In the meantime, the imaginary audience can add to the turbulent effect adolescence has on many teens. Some become obsessed with personal appearance, with results ranging from harmless emotional crises over acne breakouts to potentially life-threatening eating disorders. Others will fixate on a particular peer group, imagining that members of that group are judging their actions, or seeking approval from people who in reality are just clueless teens like themselves. These events can seem traumatic to those who have little life experience. By late adolescence or early adulthood, however, such crises fade in importance as people experience truly life-changing events such as graduation, marriage, and child-rearing.
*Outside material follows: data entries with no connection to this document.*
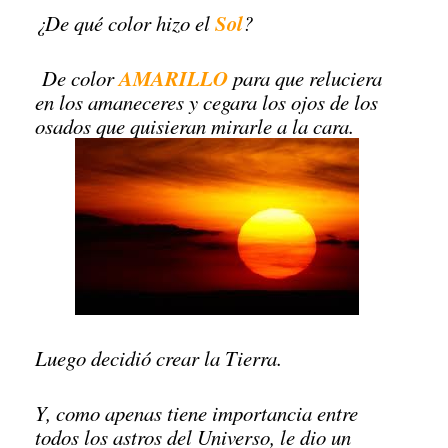
Sol
¿De qué color hizo el
?
AMARILLO
De color
para que reluciera
en los amaneceres y cegara los ojos de los
osados que quisieran mirarle a la cara.
Luego decidió crear la Tierra.
Y, como apenas tiene importancia entre
todos los astros del Universo, le dio un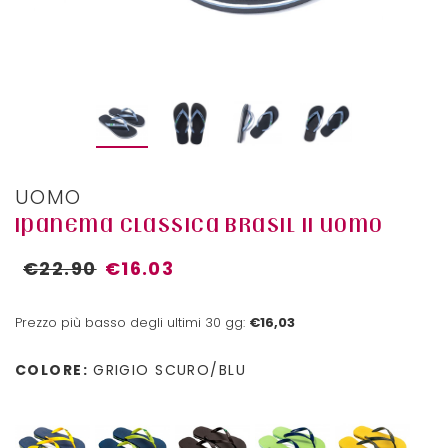
UOMO
IPANEMA CLASSICA BRASIL II UOMO
€22.90
€16.03
Prezzo più basso degli ultimi 30 gg:
€16,03
COLORE:
GRIGIO SCURO/BLU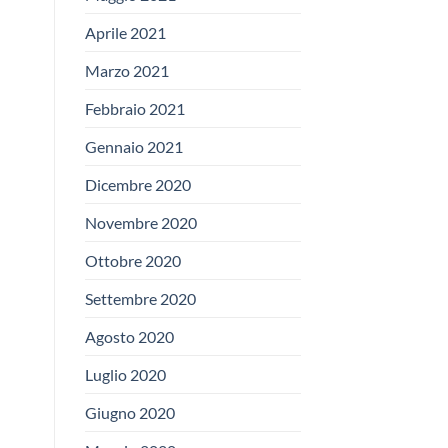
Aprile 2021
Marzo 2021
Febbraio 2021
Gennaio 2021
Dicembre 2020
Novembre 2020
Ottobre 2020
Settembre 2020
Agosto 2020
Luglio 2020
Giugno 2020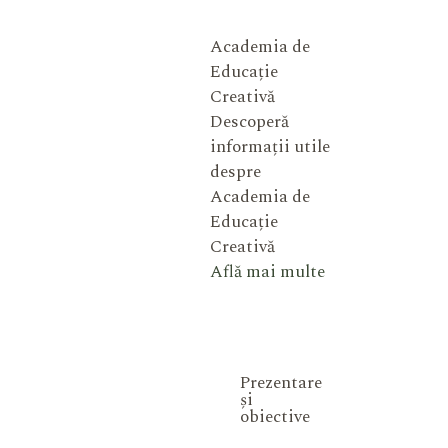
Academia de
Educație
Creativă
Descoperă
informații utile
despre
Academia de
Educație
Creativă
Află mai multe
Prezentare
și
obiective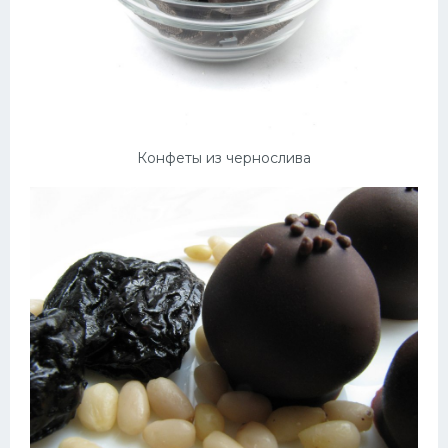
Конфеты из чернослива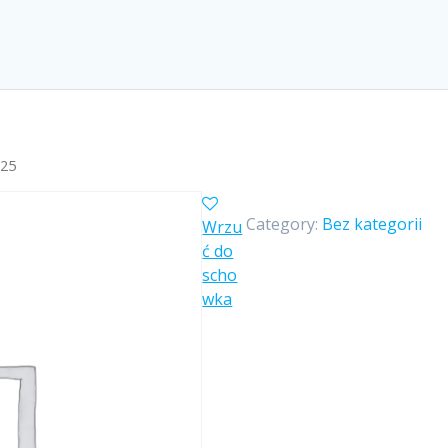
025
Category:
Bez kategorii
Wrzu
ć do
scho
wka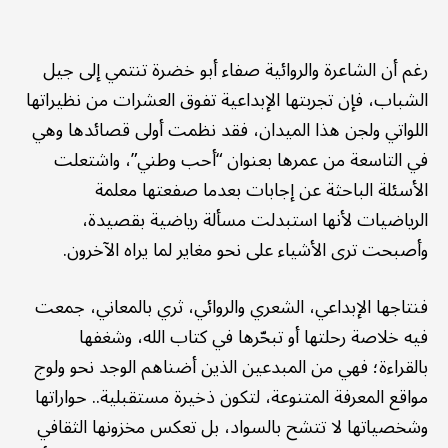
رغم أن الشاعرة والروائية صفاء أبو خضرة تنتمي إلى جيل
الشباب، فإن تجربتها الإبداعية تفوق العشرات من نظيراتها
اللواتي ولجن هذا الميدان، فقد نظمت أولى قصائدها وهي
في التاسعة من عمرها بعنوان “أحب وطني”، واشتعلت
الأسئلة الباحثة عن إجابات بعدما صفعتها معلمة
الرياضيات لأنها استبدلت مسألة رياضية بقصيدة،
وأصبحت ترى الأشياء على نحو مغاير لما يراه الآخرون.
فنتاجها الإبداعي، الشعري والروائي، ثري بالمعاني، جمعت
فيه خلاصة رحلتها أو تبحّرها في كتاب الله، وشغفها
بالقراءة؛ فهي من المبدعين الذين أضناهم الوجد نحو ولوج
مواقع المعرفة المتنوعة، لتكون ذخيرة مستقبلية.. حواراتها
وشخصياتها لا تتشح بالسواد، بل تعكس مخزونها الثقافي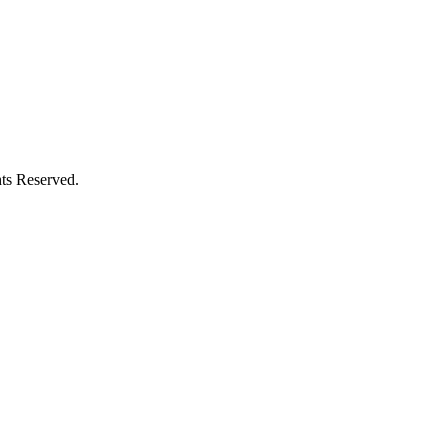
ts Reserved.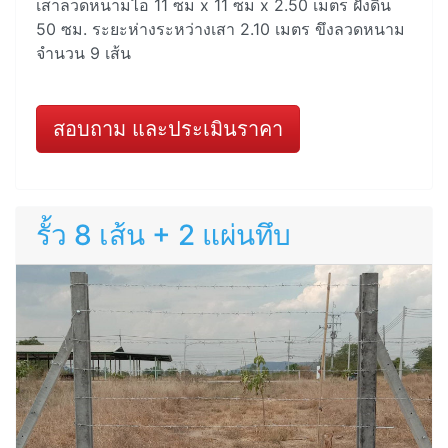
เสาลวดหนามไอ 11 ซม x 11 ซม x 2.50 เมตร ฝังดิน
50 ซม. ระยะห่างระหว่างเสา 2.10 เมตร ขึงลวดหนาม
จำนวน 9 เส้น
สอบถาม และประเมินราคา
รั้ว 8 เส้น + 2 แผ่นทึบ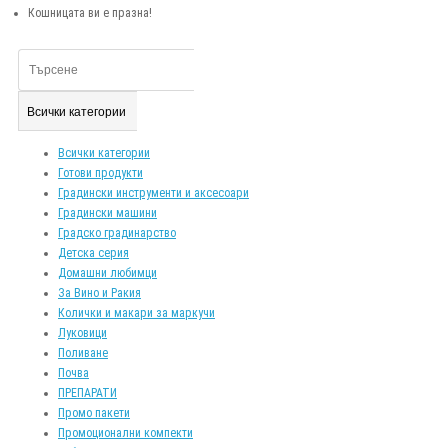
Кошницата ви е празна!
Всички категории
Всички категории
Готови продукти
Градински инструменти и аксесоари
Градински машини
Градско градинарство
Детска серия
Домашни любимци
За Вино и Ракия
Колички и макари за маркучи
Луковици
Поливане
Почва
ПРЕПАРАТИ
Промо пакети
Промоционални компекти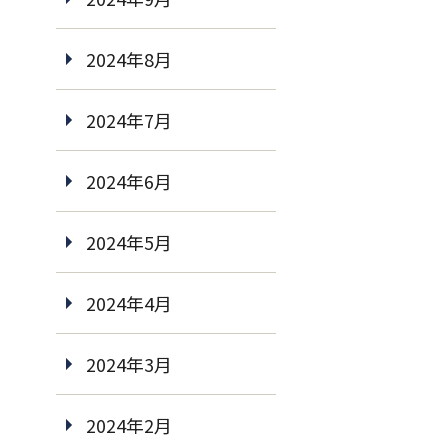
2024年8月
2024年7月
2024年6月
2024年5月
2024年4月
2024年3月
2024年2月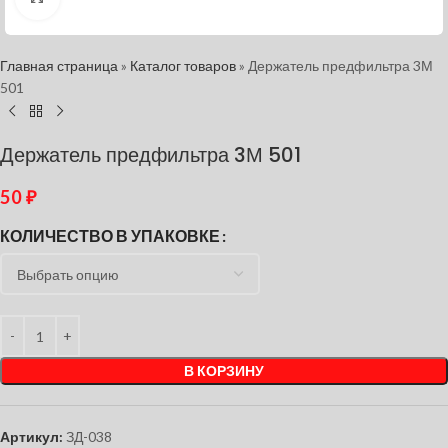
Главная страница
»
Каталог товаров
»
Держатель предфильтра 3М
501
Держатель предфильтра 3М 501
50
₽
КОЛИЧЕСТВО В УПАКОВКЕ
В КОРЗИНУ
Артикул:
ЗД-038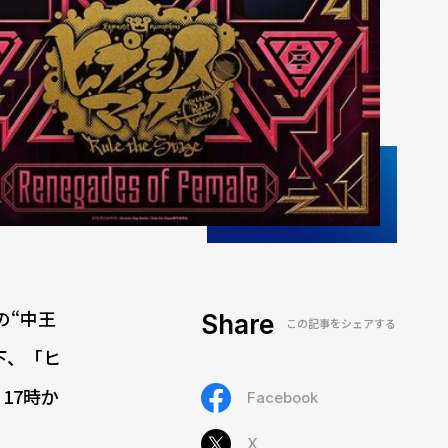
初の“中王
Share
この記事をシェアする
（以下、「ヒ
）17時か
Facebook
X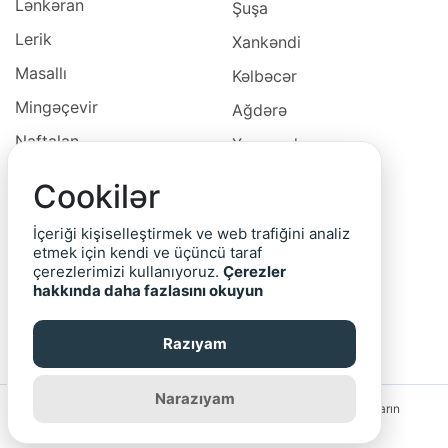
Lənkəran
Şuşa
Lerik
Xankəndi
Masallı
Kəlbəcər
Mingəçevir
Ağdərə
Naftalan
Xocavəd
Naxçivan
Xocalı
Cookilər
Neftçala
Laçın
İçeriği kişiselleştirmek ve web trafiğini analiz
Oğuz
Cəbrayıl
etmek için kendi ve üçüncü taraf
çerezlerimizi kullanıyoruz.
Çerezler
Ordubad
Qubadlı
hakkında daha fazlasını okuyun
Qax
Zəngilan
Razıyam
Qazax
Narazıyam
Saytın rəhbərliyi reklam bannerlərinin və yerləşdirilmiş elanların
məzmununa görə məsuliyyət daşımır.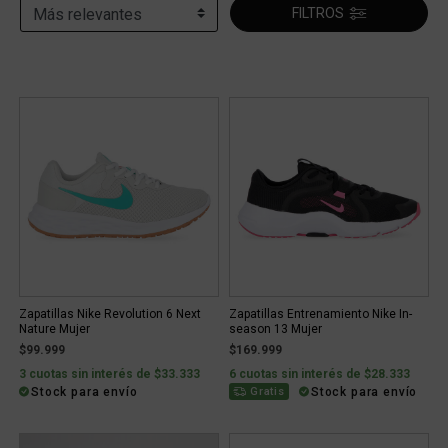
FILTROS
Zapatillas Nike Revolution 6 Next
Zapatillas Entrenamiento Nike In-
Nature Mujer
season 13 Mujer
$99.999
$169.999
3 cuotas sin interés de $33.333
6 cuotas sin interés de $28.333
Stock para envío
Stock para envío
Gratis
Maintaining an imaginary audience well into adulthood can be a sign that a person suffers from paranoia or other social or psychological disorders. Most people entertain such fantasies from time to time. Constant or recurring sensations of being watched, judged, or persecuted by strangers can signal a more significant problem. These feelings can sometimes be allayed by membership in a church or other social group, such as those based around work or a hobby, by encouraging healthy social interactions. If this is not effective, a qualified therapist can help put things in perspective.
In the 21st century, psychologists sometimes refer to the imaginary audience in the context of social networks. These businesses encourage members to regularly update friends, family, and co-workers, informing them of their daily activities or moments of personal significance. Users may imagine an audience for these updates that is vastly different from their actual readership. If social networking truly changes how people interact, as many commentators suggest, the imaginary audience may become an important factor in adult relationships.
My adolescent son told me some stories about his experiences at school, and it sounded a lot like this imaginary audience definition. He said he always felt like someone was looking at whatever he was wearing, and if it wasn't "cool" enough, nobody would talk to him at lunch. He used to enjoy participating in plays, but now he wouldn't go to an open audition because other students would think he was homosexual or something.
I feel sorry for him, because he's not participating in a lot of fun experiences just because of an imaginary audience of critics. I hope he realizes that most people his age are too busy with their own issues to notice his.
I remember feeling like I had an imaginary audience when I was a teenager. I just knew there were other classmates who were secretly taking notes on everything I said or did. If I asked a girl out on a date and got rejected, all the details would be included in a report that only the cool crowd could read. Intellectually, I understood there was no such audience, but emotionally I felt like I was under constant observation.
Thirty years later, I attended a class reunion and ran into some of those classmates I thought were part of the imaginary audience. I asked some of them about specific incidents from that time, and none of them could even remember being in the same room with me. If they ever remembered any of those events, they had forgotten the details years ago.